There are a huge number of studies that measure kinematics, dynamics, the oxygen uptake and so on in human walking on the treadmill. Especially in walking on the splitbelt treadmill where the speed of the right and left belt is different, remarkable differences in kinematics are seen between normal and cerebellar disease subjects. In order to construct the gait adaptation model of such human splitbelt treadmill walking, we proposed a simple control model and made a newly developed 2D biped robot walk on the splitbelt treadmill. We combined the conventional limit-cycle based control consisting of joint PD-control, cyclic motion trajectory planning and a stepping reflex with a newly proposed adjustment of P-gain at the hip joint of the stance leg. We showed that the data of robot (normal subject model and cerebellum disease subject model) experiments had high similarities with the data of normal subjects and cerebellum disease subjects experiments carried out by Reisman et al. (2005) and Morton and Bastian (2006) in ratios and patterns. We also showed that P-gain at the hip joint of the stance leg was the control parameter of adaptation for symmetric gaits in splitbelt walking and P-gain adjustment corresponded to muscle stiffness adjustment by the cerebellum. Consequently, we successfully proposed the gait adaptation model in human splitbelt treadmill walking and confirmed the validity of our hypotheses and the proposed model using the biped robot.

Keywords:

• biped robot
• model of human walking
• splitbelt treadmill
• gait adaptation
• stepping reflex
• P-gain adjustment

Acknowledgements

This work has been partially supported by a Grant-in-Aid for Scientific Research on Priority Areas ‘Emergence of Adaptive Motor Function through Interaction among Body, Brain and Environment’ from the Japanese Ministry of Education, Culture, Sports, Science and Technology.

Notes

¹We have not yet understood the reason.

²The value of the slow leg became much larger. This meant an asymmetric gait.

³The value of the fast leg became much larger. This meant another asymmetric gait.

⁴The ability for mutual entrainments (Orlovsky et al. 1999; Rossignol et al. 2006) would be employed in future.

⁵We did not use the output of the rate gyro sensor as vestibule but the ankle joint angular velocity for the stepping reflex, since the output of the rate gyro is a little noisy and the joint angular velocity is more reliable.

⁶If a flexor reflex is employed, Tetsuro can avoid falling down by stumbling of the swing leg.

⁷The knee joint of the swing leg in the single leg stance phase is free and this PD control is not used.
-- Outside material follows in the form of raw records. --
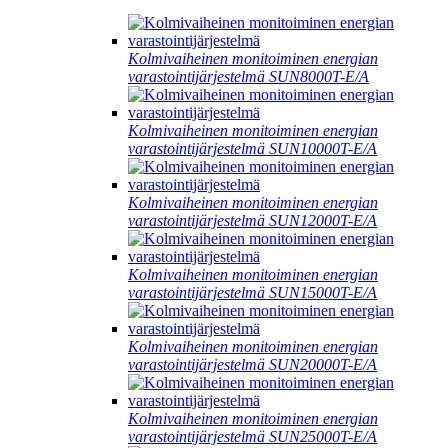
Kolmivaiheinen monitoiminen energian
varastointijärjestelmä SUN8000T-E/A
Kolmivaiheinen monitoiminen energian
varastointijärjestelmä SUN10000T-E/A
Kolmivaiheinen monitoiminen energian
varastointijärjestelmä SUN12000T-E/A
Kolmivaiheinen monitoiminen energian
varastointijärjestelmä SUN15000T-E/A
Kolmivaiheinen monitoiminen energian
varastointijärjestelmä SUN20000T-E/A
Kolmivaiheinen monitoiminen energian
varastointijärjestelmä SUN25000T-E/A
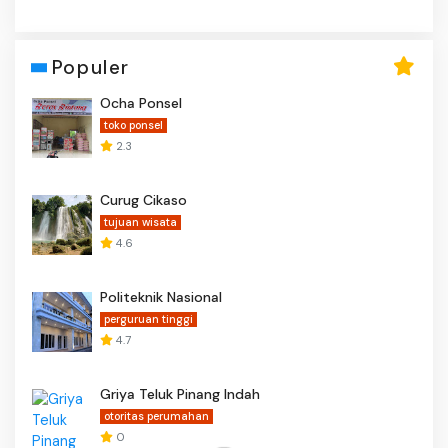
Populer
Ocha Ponsel
toko ponsel
2.3
Curug Cikaso
tujuan wisata
4.6
Politeknik Nasional
perguruan tinggi
4.7
Griya Teluk Pinang Indah
otoritas perumahan
0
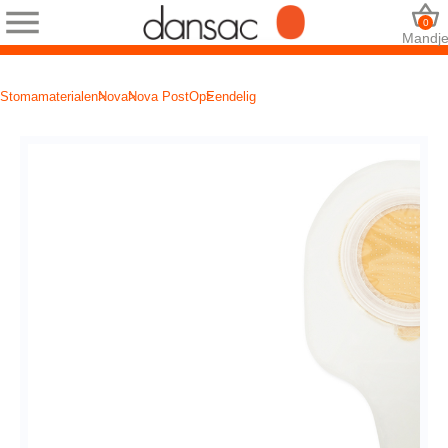
0
Mandj
Stomamaterialen
Nova
Nova PostOp
Eendelig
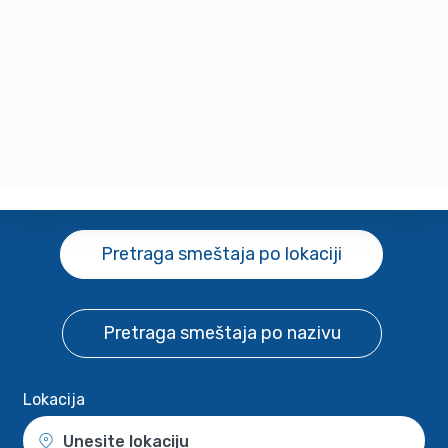
Pretraga smeštaja
po lokaciji
Pretraga smeštaja
po nazivu
Lokacija
Unesite lokaciju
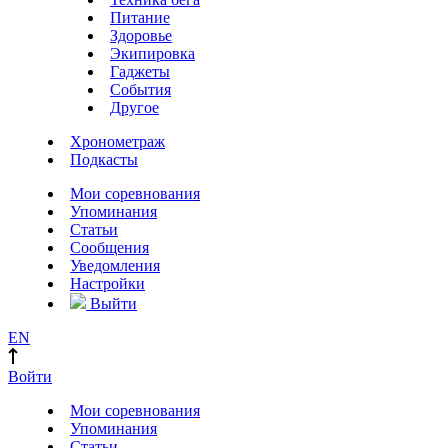
Питание
Здоровье
Экипировка
Гаджеты
События
Другое
Хронометраж
Подкасты
Мои соревнования
Упоминания
Статьи
Сообщения
Уведомления
Настройки
Выйти
EN
Войти
Мои соревнования
Упоминания
Статьи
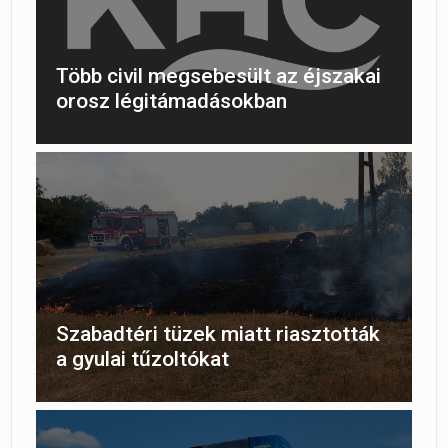
Több civil megsebesült az éjszakai
orosz légitámadásokban
Szabadtéri tüzek miatt riasztották
a gyulai tűzoltókat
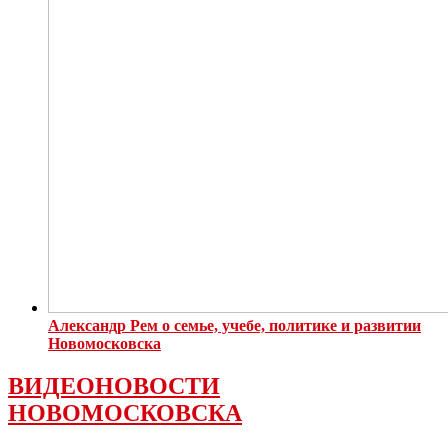
Александр Рем о семье, учебе, политике и развитии
Новомосковска
ВИДЕОНОВОСТИ
НОВОМОСКОВСКА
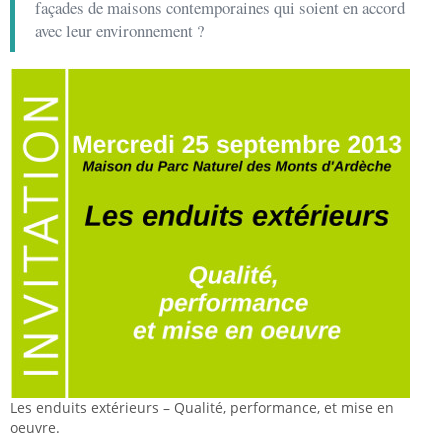
façades de maisons contemporaines qui soient en accord
avec leur environnement ?
Les enduits extérieurs – Qualité, performance, et mise en
oeuvre.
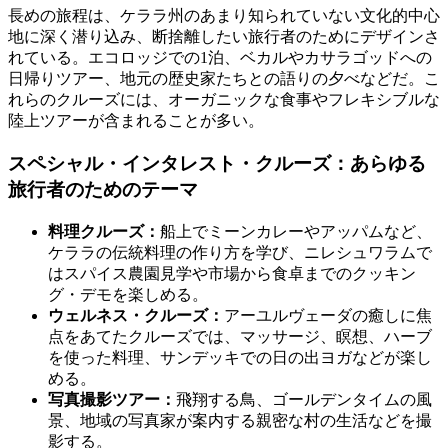
長めの旅程は、ケララ州のあまり知られていない文化的中心
地に深く潜り込み、断捨離したい旅行者のためにデザインさ
れている。エコロッジでの1泊、ベカルやカサラゴッドへの
日帰りツアー、地元の歴史家たちとの語りの夕べなどだ。こ
れらのクルーズには、オーガニックな食事やフレキシブルな
陸上ツアーが含まれることが多い。
スペシャル・インタレスト・クルーズ：あらゆる
旅行者のためのテーマ
料理クルーズ：
船上でミーンカレーやアッパムなど、
ケララの伝統料理の作り方を学び、ニレシュワラムで
はスパイス農園見学や市場から食卓までのクッキン
グ・デモを楽しめる。
ウェルネス・クルーズ：
アーユルヴェーダの癒しに焦
点をあてたクルーズでは、マッサージ、瞑想、ハーブ
を使った料理、サンデッキでの日の出ヨガなどが楽し
める。
写真撮影ツアー：
飛翔する鳥、ゴールデンタイムの風
景、地域の写真家が案内する親密な村の生活などを撮
影する。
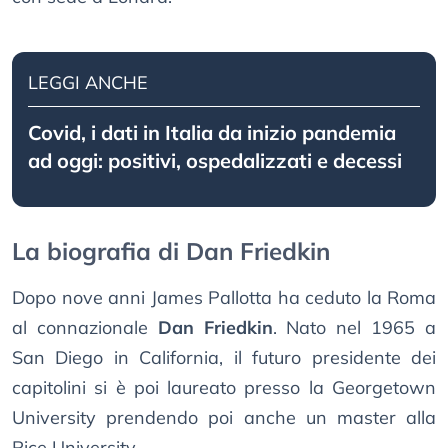
LEGGI ANCHE
Covid, i dati in Italia da inizio pandemia
ad oggi: positivi, ospedalizzati e decessi
La biografia di Dan Friedkin
Dopo nove anni James Pallotta ha ceduto la Roma
al connazionale
Dan Friedkin
. Nato nel 1965 a
San Diego in California, il futuro presidente dei
capitolini si è poi laureato presso la Georgetown
University prendendo poi anche un master alla
Rice University.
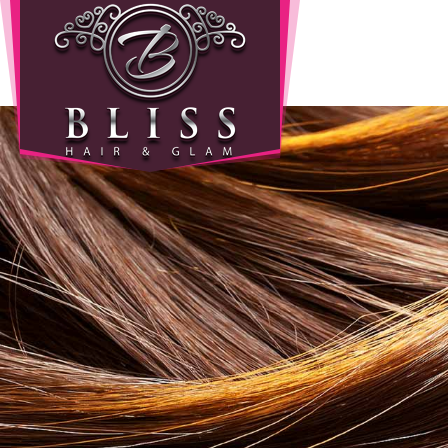
Home
Info
Wie
zijn
wij
Onze
producten
Prijzen
Gastenboek
Diensten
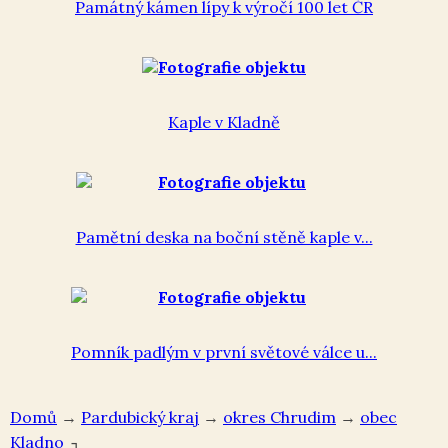
Památný kámen lípy k výročí 100 let ČR
Kaple v Kladně
Pamětní deska na boční stěně kaple v...
Pomník padlým v první světové válce u...
Domů
→
Pardubický kraj
→
okres Chrudim
→
Kladno
↴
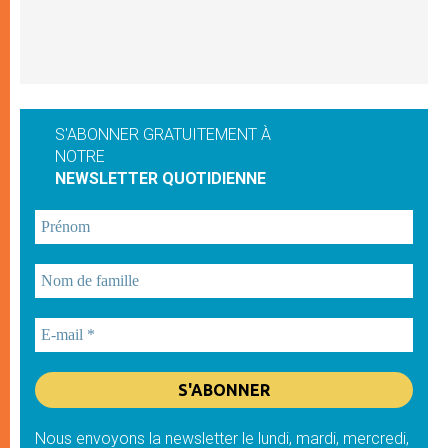
S'ABONNER GRATUITEMENT À
NOTRE
NEWSLETTER QUOTIDIENNE
Nous envoyons la newsletter le lundi, mardi, mercredi,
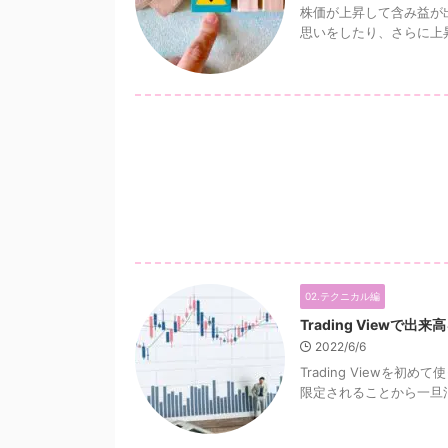
株価が上昇して含み益が
思いをしたり、さらに上昇
02.テクニカル編
Trading Viewで
2022/6/6
Trading Viewを初
限定されることから一旦消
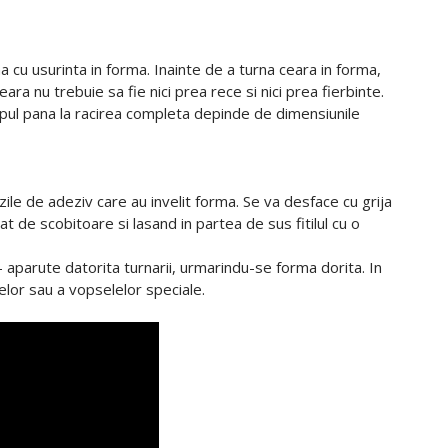
na cu usurinta in forma. Inainte de a turna ceara in forma,
a nu trebuie sa fie nici prea rece si nici prea fierbinte.
mpul pana la racirea completa depinde de dimensiunile
ile de adeziv care au invelit forma. Se va desface cu grija
at de scobitoare si lasand in partea de sus fitilul cu o
a - aparute datorita turnarii, urmarindu-se forma dorita. In
lor sau a vopselelor speciale.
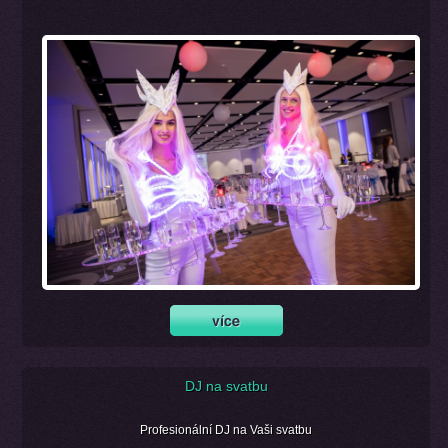
DJ na svatbu
Profesionální DJ na Vaši svatbu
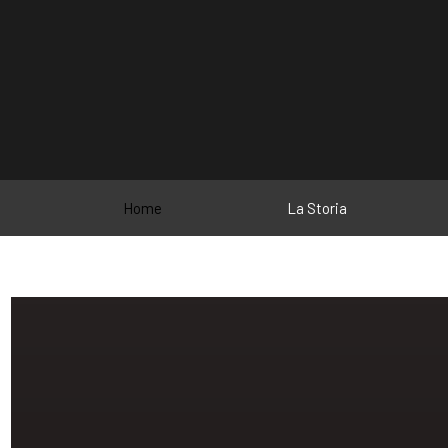
Home
La Storia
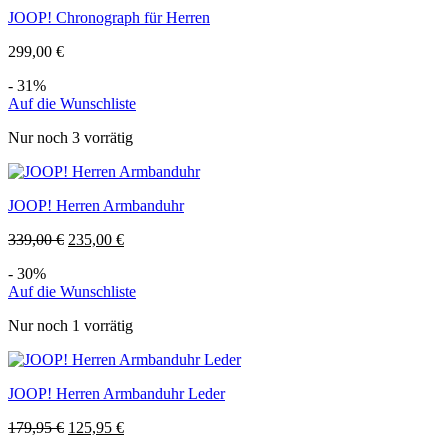
JOOP! Chronograph für Herren
299,00
€
- 31%
Auf die Wunschliste
Nur noch 3 vorrätig
JOOP! Herren Armbanduhr
339,00
€
235,00
€
- 30%
Auf die Wunschliste
Nur noch 1 vorrätig
JOOP! Herren Armbanduhr Leder
179,95
€
125,95
€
⁸An inappropriate value of k _sr (for example, 0.28) made Tetsuro fall down easily under disturbances.

⁹The differences of the stride length and the step length between human and robot experiments are due to the difference of the leg length between human and Tetsuro.

¹⁰If we employ a CPG of which phase is reset by PEP (post-exterior position) information of the stance leg (Aoi and Tsuchiya 2005; Morimoto et al. 2008), the duty ratio can be adjusted reactively as being suggested by Reisman et al. (2005) and Morton and Bastian (2006)

¹¹In the sense that P-gain adjustment needs _off calculated in the baseline stage, it could be goal-directed (Ilg et al. 2007).

¹²We assume the inelastic collision at foot contact and the law of conservation of angular momentum.